Copy each line of the records below that has "Отправить" in it.

[Collected data entries]
════════════════
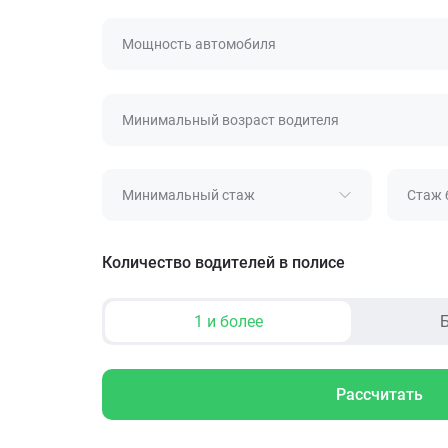
Мощность автомобиля
Минимальный возраст водителя
Минимальный стаж
Стаж 
Количество водителей в полисе
1 и более
Б
Рассчитать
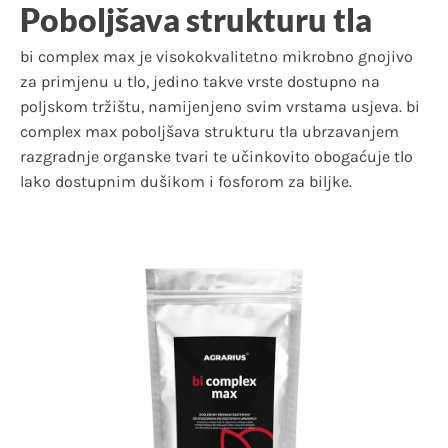
Poboljšava strukturu tla
bi complex max je visokokvalitetno mikrobno gnojivo
za primjenu u tlo, jedino takve vrste dostupno na
poljskom tržištu, namijenjeno svim vrstama usjeva. bi
complex max poboljšava strukturu tla ubrzavanjem
razgradnje organske tvari te učinkovito obogaćuje tlo
lako dostupnim dušikom i fosforom za biljke.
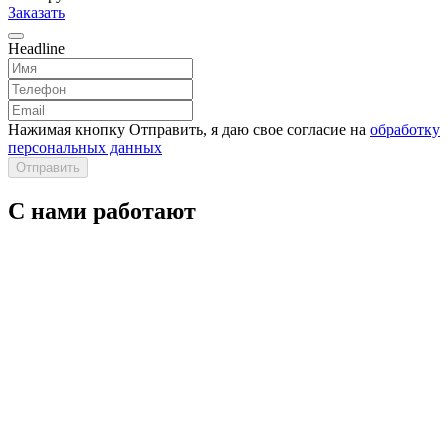
Заказать
Headline
Нажимая кнопку Отправить, я даю свое согласие на
обработку
персональных данных
Отправить
С нами работают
════════════════
Solution for this problem:
Нажимая кнопку Отправить, я даю свое согласие на
Отправить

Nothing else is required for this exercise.